ReplyDeleteThe first story I ever wrote, I wrote at the age of seven. It was about a dragon that kidnaps a princess. The prince goes to rescue her and fights the dragon. In the process, the dragon is pricked and deflates like a balloon. The princess decides the dragon is mean because he's empty inside, so they fill him with good things and he becomes the castle pet. There were illustrations too. :)
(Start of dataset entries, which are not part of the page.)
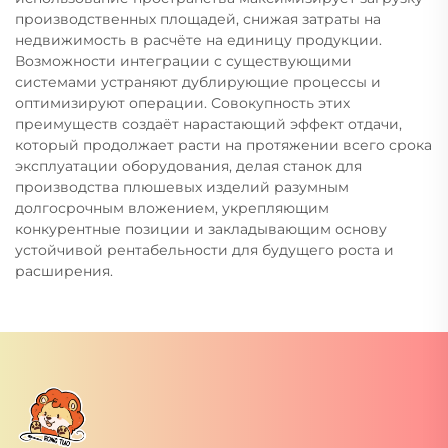
производственных площадей, снижая затраты на
недвижимость в расчёте на единицу продукции.
Возможности интеграции с существующими
системами устраняют дублирующие процессы и
оптимизируют операции. Совокупность этих
преимуществ создаёт нарастающий эффект отдачи,
который продолжает расти на протяжении всего срока
эксплуатации оборудования, делая станок для
производства плюшевых изделий разумным
долгосрочным вложением, укрепляющим
конкурентные позиции и закладывающим основу
устойчивой рентабельности для будущего роста и
расширения.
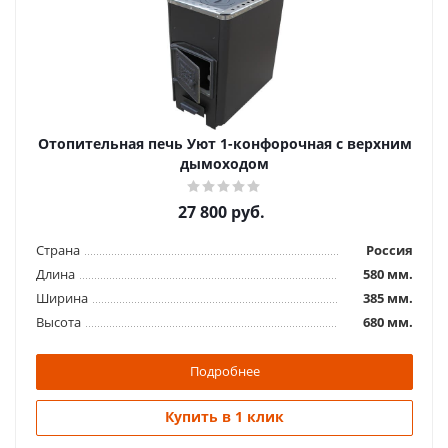
Отопительная печь Домовой
12 350
руб.
Отопительная печь Уют 1-конфорочная с верхним
Страна
Россия
дымоходом
Длина
525 мм.
Ширина
300 мм.
27 800
руб.
Высота
440 мм.
Страна
Россия
Подробнее
Длина
580 мм.
Ширина
385 мм.
Купить в 1 клик
Высота
680 мм.
Подробнее
Купить в 1 клик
I've been going through a bad period the past few years, where I've lost faith in myself/the point of me being a writer. I'm still not at the point where I feel brave enough to seriously take on writing something REAL (as opposed to journaling and blogging and letter-writing) again anytime soon. But the one thing that keeps reminding me not to give up hope entirely is the epic, delicious, brilliantly-narrative dreams I still have at night-- when all my mental-and-emotional-baggage gets out of the way and my subconscious just happily CREATES. That's how I started writing, or at least really identifying as a writer: all my early stories were based on dreams I'd had. The first one was in first grade, and it was about a disgruntled Santa's elf who took everyone in our church hostage on Christmas Eve. Because he was disgruntled. And there was like a Find The True Spirit of Christmas theme to it I guess. Anyway, I distinctly remember then, in second grade, we had a poetry-writing assignment, and I thought, "Well, I should be good at this, because *I* am a WRITER." That's the first time I remember seriously putting it into words for myself, identifying myself AS a writer. And I have ever since-- even now, when I'm so terrible at writing, I will identify as a writer if only in the sense of "I communicate best through writing, and I have to put things down on paper/screen just to organize my thoughts. So that makes me, technically, a writer, even if I feel unable to DO anything with it at the moment."
ReplyDeleteOMG! I just want to read these stories so badly!! They sound so creative, talking ice cream cone POV, the world of surreal art, ha ha! And who says you can only write about what you know? No wonder we all write fantasy! Thanks for sharing! Great post Amaris :-)
ReplyDeleteMy first story, which I started and stopped more times than I can remember was about a boy who moved out west (American west) to the desert. There was an oddly shaped box canyon with a legend about giant bird-spirits which had flung themselves from heaven to crash against the rock, leaving the crater which became the canyon. There were artifacts and spirit-guides and ancient mysteries. I don't know what happened to copies I had, though.
ReplyDeleteIt was followed by a weird sci-fi / portal tale about a group of non-friends pulled into a conflict involving a gateway between the "Nine Worlds," as there was life on a different planet in our solar system in each of nine universes.
I was an odd kid. Actually, I think I still am. :-)
Oh! I loved reading this. What similar experiences these authors had. My earliest work was about an Eagle and a Fly who were buddies. I never finished the story because the teacher was ready to move on to the next activity and I was still developing my plot. I also wrote and illustrated a series of books about an anthropomorphic diamond. No idea where I got that one..? In high school I wrote series and depressing ghost and espionage/assassin stories. It wasn't until a decade later that I started a story for something other than a school assignment, and then it was finally about the sort of things I liked reading about.